Each record beneath this sentence is to be transcribed exactly as it reads.

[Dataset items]
* * * * * * *
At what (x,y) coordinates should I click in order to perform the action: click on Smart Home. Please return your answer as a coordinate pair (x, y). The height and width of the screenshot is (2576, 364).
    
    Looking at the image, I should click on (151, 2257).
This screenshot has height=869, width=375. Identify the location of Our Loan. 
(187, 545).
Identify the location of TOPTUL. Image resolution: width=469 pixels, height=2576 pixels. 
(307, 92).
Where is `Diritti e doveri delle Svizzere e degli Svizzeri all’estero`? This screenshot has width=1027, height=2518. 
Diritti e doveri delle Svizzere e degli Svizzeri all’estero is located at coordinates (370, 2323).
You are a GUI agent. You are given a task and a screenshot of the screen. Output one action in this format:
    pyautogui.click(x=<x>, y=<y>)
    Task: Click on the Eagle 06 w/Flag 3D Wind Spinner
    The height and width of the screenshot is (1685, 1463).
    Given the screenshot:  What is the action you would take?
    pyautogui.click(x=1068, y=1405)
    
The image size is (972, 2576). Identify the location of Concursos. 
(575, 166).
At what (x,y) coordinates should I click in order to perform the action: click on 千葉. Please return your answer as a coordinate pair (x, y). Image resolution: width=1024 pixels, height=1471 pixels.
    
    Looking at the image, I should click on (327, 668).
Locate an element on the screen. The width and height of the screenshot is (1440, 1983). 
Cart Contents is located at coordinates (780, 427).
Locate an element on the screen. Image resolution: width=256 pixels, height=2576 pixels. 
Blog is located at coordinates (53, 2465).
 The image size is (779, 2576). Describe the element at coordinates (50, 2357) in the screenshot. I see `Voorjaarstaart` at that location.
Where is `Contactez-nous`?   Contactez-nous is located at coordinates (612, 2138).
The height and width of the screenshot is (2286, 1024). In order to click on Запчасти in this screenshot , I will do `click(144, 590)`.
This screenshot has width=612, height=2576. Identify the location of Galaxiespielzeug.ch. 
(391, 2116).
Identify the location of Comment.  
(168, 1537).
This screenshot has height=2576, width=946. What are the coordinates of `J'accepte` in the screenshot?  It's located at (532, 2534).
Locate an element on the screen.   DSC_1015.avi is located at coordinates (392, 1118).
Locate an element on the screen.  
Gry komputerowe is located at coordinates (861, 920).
* * * * * * *
RESPONSE TO THE EXERCISE>
At what (x,y) coordinates should I click in order to perform the action: click on Smart Home. Please return your answer as a coordinate pair (x, y). The height and width of the screenshot is (2576, 364).
    
    Looking at the image, I should click on (151, 2257).
This screenshot has height=869, width=375. Identify the location of Our Loan. 
(187, 545).
Identify the location of TOPTUL. Image resolution: width=469 pixels, height=2576 pixels. 
(307, 92).
Where is `Diritti e doveri delle Svizzere e degli Svizzeri all’estero`? This screenshot has width=1027, height=2518. 
Diritti e doveri delle Svizzere e degli Svizzeri all’estero is located at coordinates (370, 2323).
You are a GUI agent. You are given a task and a screenshot of the screen. Output one action in this format:
    pyautogui.click(x=<x>, y=<y>)
    Task: Click on the Eagle 06 w/Flag 3D Wind Spinner
    The height and width of the screenshot is (1685, 1463).
    Given the screenshot:  What is the action you would take?
    pyautogui.click(x=1068, y=1405)
    
The image size is (972, 2576). Identify the location of Concursos. 
(575, 166).
At what (x,y) coordinates should I click in order to perform the action: click on 千葉. Please return your answer as a coordinate pair (x, y). Image resolution: width=1024 pixels, height=1471 pixels.
    
    Looking at the image, I should click on (327, 668).
Locate an element on the screen. The width and height of the screenshot is (1440, 1983). 
Cart Contents is located at coordinates (780, 427).
Locate an element on the screen. Image resolution: width=256 pixels, height=2576 pixels. 
Blog is located at coordinates (53, 2465).
 The image size is (779, 2576). Describe the element at coordinates (50, 2357) in the screenshot. I see `Voorjaarstaart` at that location.
Where is `Contactez-nous`?   Contactez-nous is located at coordinates (612, 2138).
The height and width of the screenshot is (2286, 1024). In order to click on Запчасти in this screenshot , I will do `click(144, 590)`.
This screenshot has width=612, height=2576. Identify the location of Galaxiespielzeug.ch. 
(391, 2116).
Identify the location of Comment.  
(168, 1537).
This screenshot has height=2576, width=946. What are the coordinates of `J'accepte` in the screenshot?  It's located at (532, 2534).
Locate an element on the screen.   DSC_1015.avi is located at coordinates (392, 1118).
Locate an element on the screen.  
Gry komputerowe is located at coordinates (861, 920).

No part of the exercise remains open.